• [What is needed]: Search the listing below for the word "Rich", and copy every line in which it turns up.

-.-.-

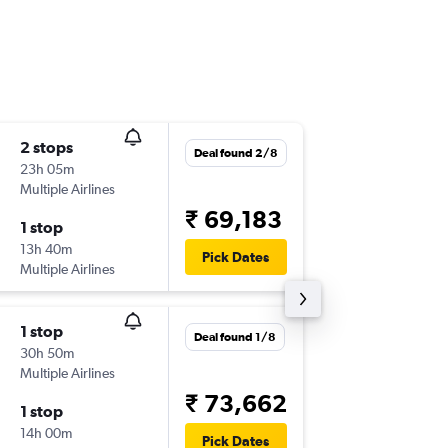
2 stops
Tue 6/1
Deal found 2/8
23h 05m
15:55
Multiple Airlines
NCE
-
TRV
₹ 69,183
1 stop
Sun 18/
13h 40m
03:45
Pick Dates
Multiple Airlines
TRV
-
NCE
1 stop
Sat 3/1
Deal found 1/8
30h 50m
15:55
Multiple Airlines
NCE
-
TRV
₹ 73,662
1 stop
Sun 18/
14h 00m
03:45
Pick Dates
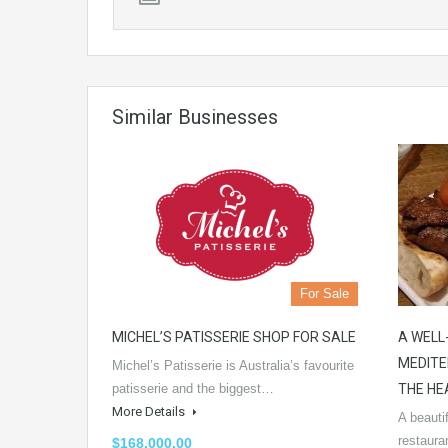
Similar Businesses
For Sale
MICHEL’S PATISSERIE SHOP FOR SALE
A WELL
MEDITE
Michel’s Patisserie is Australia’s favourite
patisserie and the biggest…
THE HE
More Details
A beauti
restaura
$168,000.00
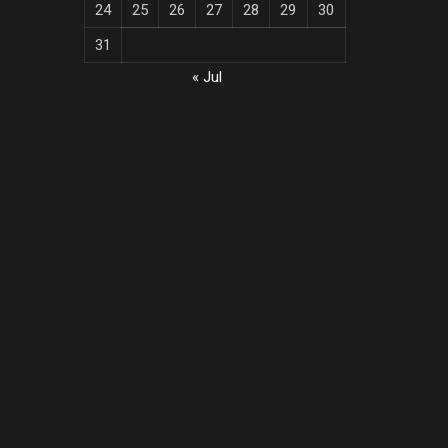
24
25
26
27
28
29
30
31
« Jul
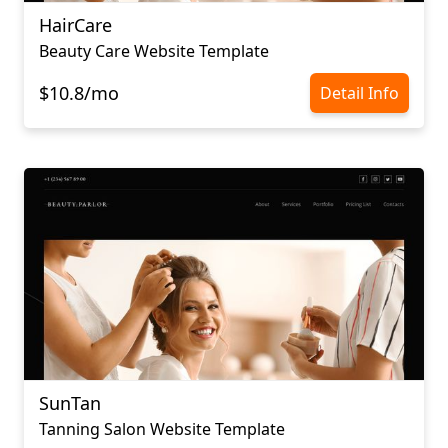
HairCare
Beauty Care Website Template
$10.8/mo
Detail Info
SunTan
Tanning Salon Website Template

-.-.-

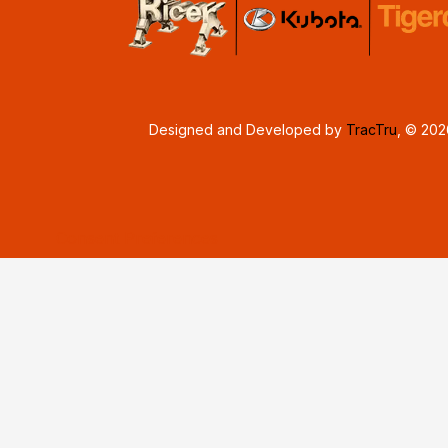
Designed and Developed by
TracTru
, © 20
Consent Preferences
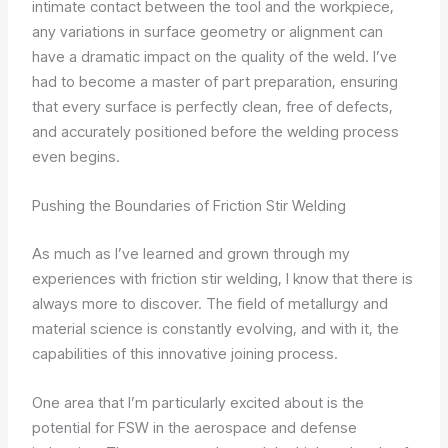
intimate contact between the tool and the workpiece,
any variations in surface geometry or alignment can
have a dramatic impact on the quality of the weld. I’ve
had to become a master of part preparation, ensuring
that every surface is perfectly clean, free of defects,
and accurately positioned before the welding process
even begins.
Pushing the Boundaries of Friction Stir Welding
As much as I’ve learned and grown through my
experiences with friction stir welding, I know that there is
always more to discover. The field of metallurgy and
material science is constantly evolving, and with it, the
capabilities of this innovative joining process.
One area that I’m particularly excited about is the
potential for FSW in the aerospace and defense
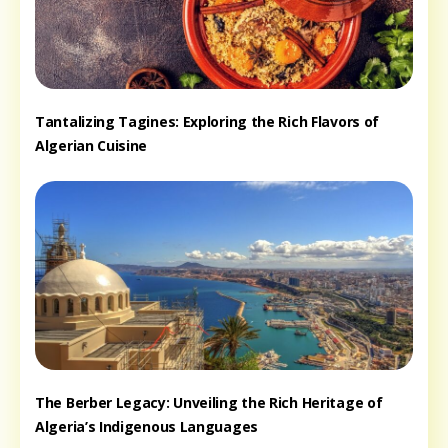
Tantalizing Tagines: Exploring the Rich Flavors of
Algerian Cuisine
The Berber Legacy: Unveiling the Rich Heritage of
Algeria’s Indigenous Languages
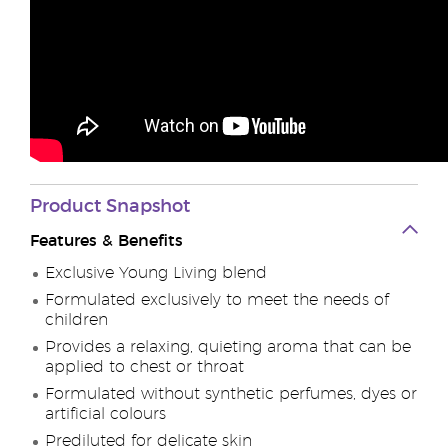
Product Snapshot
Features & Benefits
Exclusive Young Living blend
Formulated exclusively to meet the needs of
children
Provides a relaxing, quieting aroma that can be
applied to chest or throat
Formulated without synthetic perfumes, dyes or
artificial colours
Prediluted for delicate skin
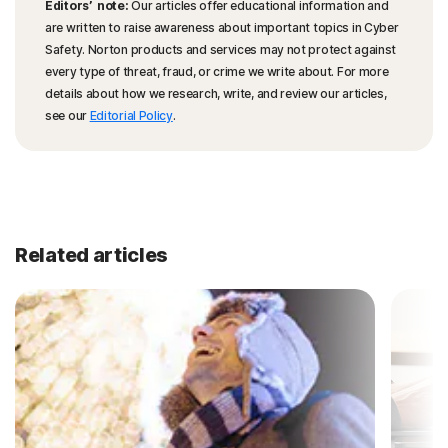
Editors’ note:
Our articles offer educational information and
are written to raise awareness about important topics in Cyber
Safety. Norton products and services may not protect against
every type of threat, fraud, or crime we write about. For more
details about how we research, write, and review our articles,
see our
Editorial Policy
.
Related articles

-.-.-

• [Output below]:
Tantalizing Tagines: Exploring the Rich Flavors of
The Berber Legacy: Unveiling the Rich Heritage of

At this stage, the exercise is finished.